■ Problem details: The records below are to be transcribed exactly, with the pictures removed.

[Items from a data source]
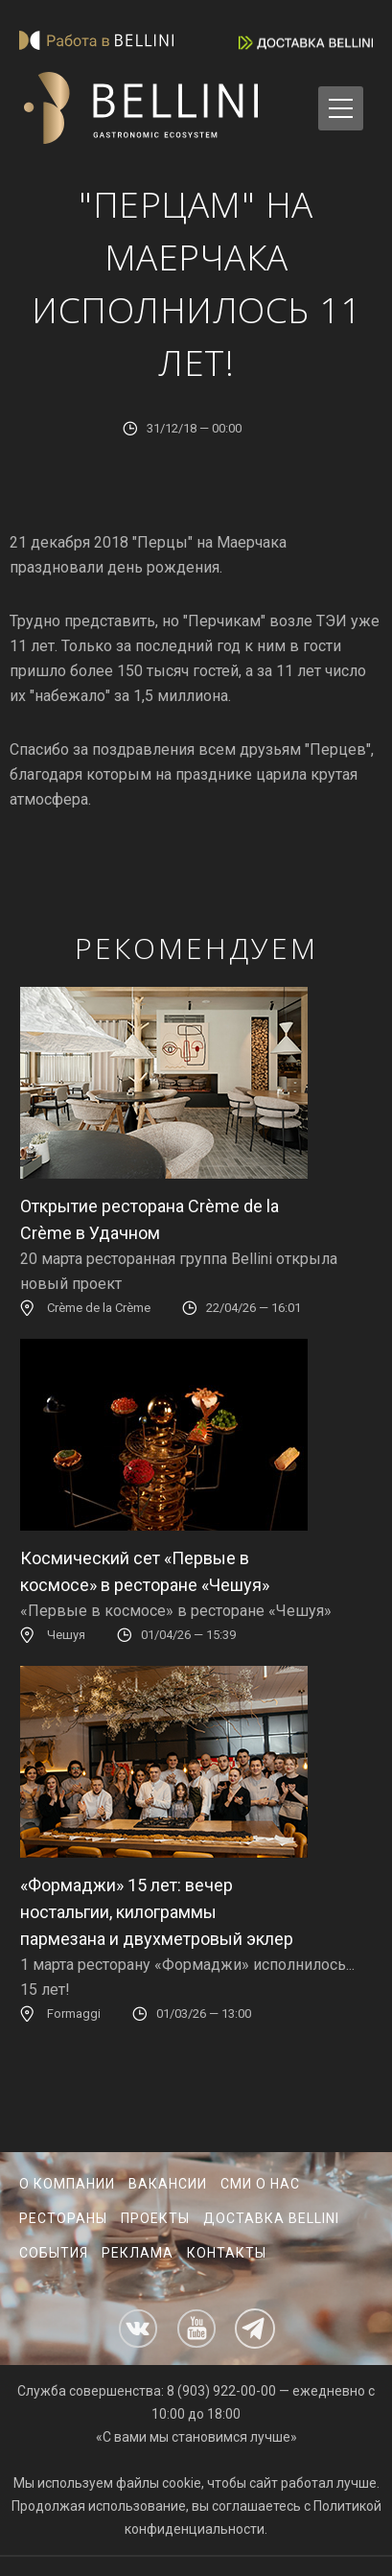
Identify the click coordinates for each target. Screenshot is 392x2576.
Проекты (155, 2218)
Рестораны (63, 2218)
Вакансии (167, 2183)
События (53, 2252)
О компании (67, 2183)
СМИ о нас (260, 2183)
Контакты (226, 2252)
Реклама (137, 2252)
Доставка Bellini (271, 2218)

■ Solution below:
Identify the click coordinates for each target. Screenshot is 392x2576.
Проекты (155, 2218)
Рестораны (63, 2218)
Вакансии (167, 2183)
События (53, 2252)
О компании (67, 2183)
СМИ о нас (260, 2183)
Контакты (226, 2252)
Реклама (137, 2252)
Доставка Bellini (271, 2218)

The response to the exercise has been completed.